Viel her machen sie nicht, die Fotofallen: Ein kleiner Kasten aus Kunststoff, gerade groß genug, um eine einfache Digitalkamera, einen Infrarot- oder Bewegungssensor sowie ein winziges Blitzgerät unterzubringen. Außen tarnfarbig bemalt. Ein schmaler Gurt zur Befestigung an einem Baumstamm oder Holzpfahl. Fertig.

Autor:

Michael Werk

Eine ganze Reihe dieser ab rund 150 Euro aufwärts teuren Geräte hat Thomas Brandt, der wissenschaftliche Leiter der ÖSSM, in den vergangenen drei Jahren in den Feuchtwiesen, Erlenbruchwäldern und Mooren rund um das Steinhuder Meer installiert. Stets an solchen Stellen, die aus Sicht des erfahrenen Diplombiologen eine gewisse Chance bieten, dass dort auch tatsächlich Tiere vorbeikommen. Wildwechsel gehören dazu, außerdem Gehölzränder und andere Leitlinien in der Natur, wie etwa am Boden liegende Baumstämme und Grabenufer.

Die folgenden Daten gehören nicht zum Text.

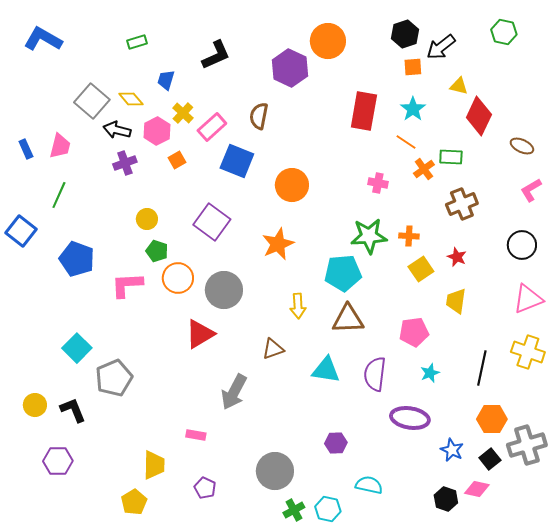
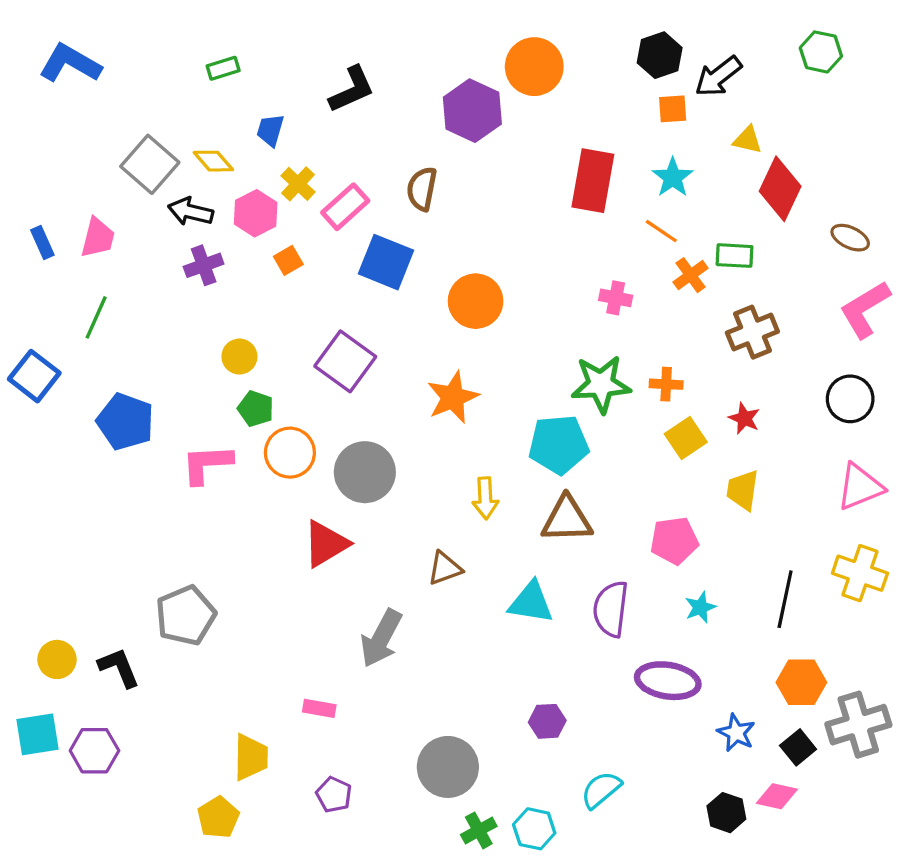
pink L-shape: (531, 190) -> (865, 309), size x1.5
cyan square: (77, 348) -> (37, 734), moved, turned 36
cyan semicircle: (369, 485) -> (601, 790), turned -52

„Am Anfang mussten wir aber trotzdem erst noch einige Erfahrungen mit der neuen Technik sammeln“, räumt er ein. So etwa hinsichtlich der Frage, welche Fotofallen sich für welche Standorte am Besten eignen. Dort, wo die Kameras nach seinen bisherigen Erfahrungen beispielsweise in der offenen Landschaft am häufigsten auslösen, setzt er mittlerweile nur noch solche Geräte ein, bei denen die davor liegende Szenerie des Nachts mit einem für das menschliche Auge unsichtbaren Infrarotblitz ausgeleuchtet wird.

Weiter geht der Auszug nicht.